▸ **Records supplied**:
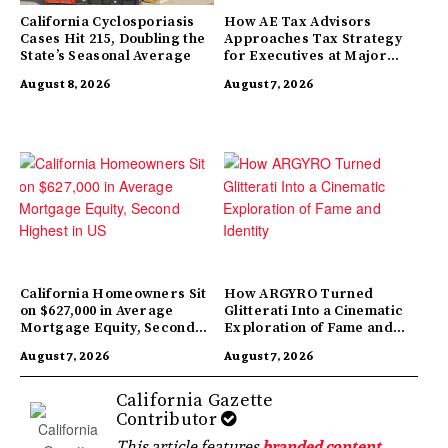
California Cyclosporiasis
How AE Tax Advisors
Cases Hit 215, Doubling the
Approaches Tax Strategy
State’s Seasonal Average
for Executives at Major
Companies
August 8, 2026
August 7, 2026
California Homeowners Sit
How ARGYRO Turned
on $627,000 in Average
Glitterati Into a Cinematic
Mortgage Equity, Second
Exploration of Fame and
Highest in US
Identity
August 7, 2026
August 7, 2026
California Gazette
Contributor
This article features
branded content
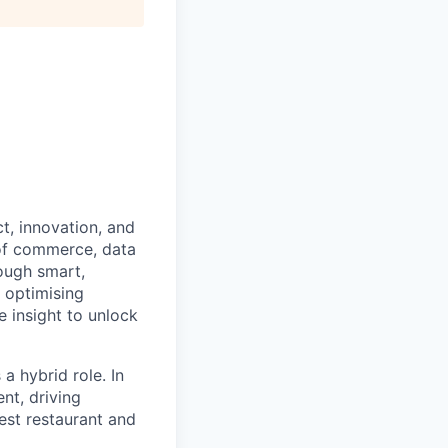
t, innovation, and
 of commerce, data
ough smart,
 optimising
 insight to unlock
a hybrid role. In
nt, driving
est restaurant and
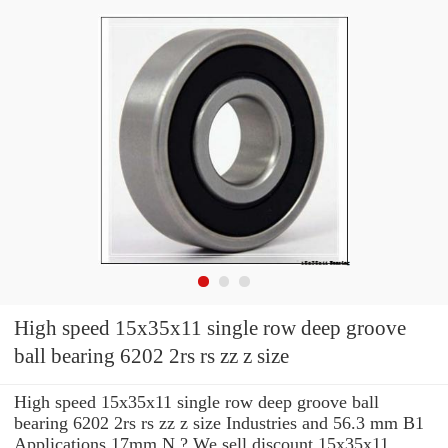
High speed 15x35x11 single row deep groove
ball bearing 6202 2rs rs zz z size
High speed 15x35x11 single row deep groove ball
bearing 6202 2rs rs zz z size Industries and 56.3 mm B1
Applications 17mm N ? We sell discount 15x35x11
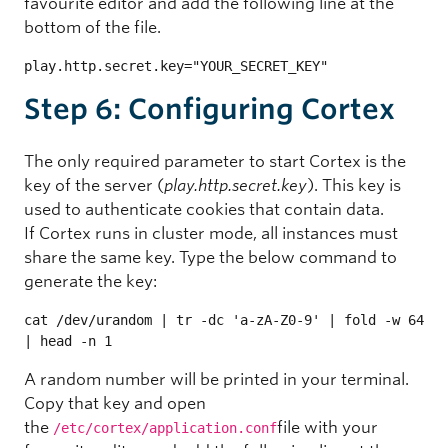
favourite editor and add the following line at the
bottom of the file.
play.http.secret.key="YOUR_SECRET_KEY"
Step 6: Configuring Cortex
The only required parameter to start Cortex is the
key of the server (
play.http.secret.key
). This key is
used to authenticate cookies that contain data.
If Cortex runs in cluster mode, all instances must
share the same key. Type the below command to
generate the key:
cat /dev/urandom | tr -dc 'a-zA-Z0-9' | fold -w 64 
| head -n 1
A random number will be printed in your terminal.
Copy that key and open
the
file with your
/etc/cortex/application.conf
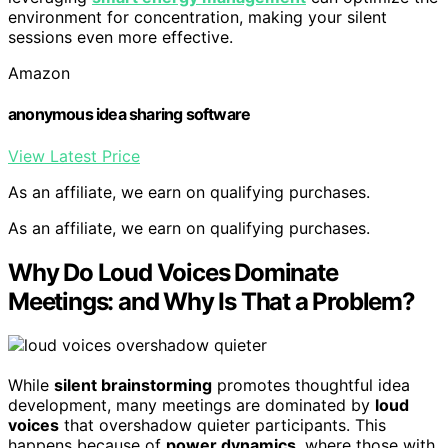
environment for concentration, making your silent
sessions even more effective.
Amazon
anonymous idea sharing software
View Latest Price
As an affiliate, we earn on qualifying purchases.
As an affiliate, we earn on qualifying purchases.
Why Do Loud Voices Dominate
Meetings: and Why Is That a Problem?
While
silent brainstorming
promotes thoughtful idea
development, many meetings are dominated by
loud
voices
that overshadow quieter participants. This
happens because of
power dynamics
, where those with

▸ **Goal of the exercise**:
Transcribe only the lines between the line containing "file with your" and the final line of the listing, inclusive, exactly as they appear; no pictures are to be included.

▸ **Expected answer**:
file with your
/etc/cortex/application.conf
environment for concentration, making your silent
sessions even more effective.
Amazon
anonymous idea sharing software
View Latest Price
As an affiliate, we earn on qualifying purchases.
As an affiliate, we earn on qualifying purchases.
Why Do Loud Voices Dominate
Meetings: and Why Is That a Problem?
While
silent brainstorming
promotes thoughtful idea
development, many meetings are dominated by
loud
voices
that overshadow quieter participants. This
happens because of
power dynamics
, where those with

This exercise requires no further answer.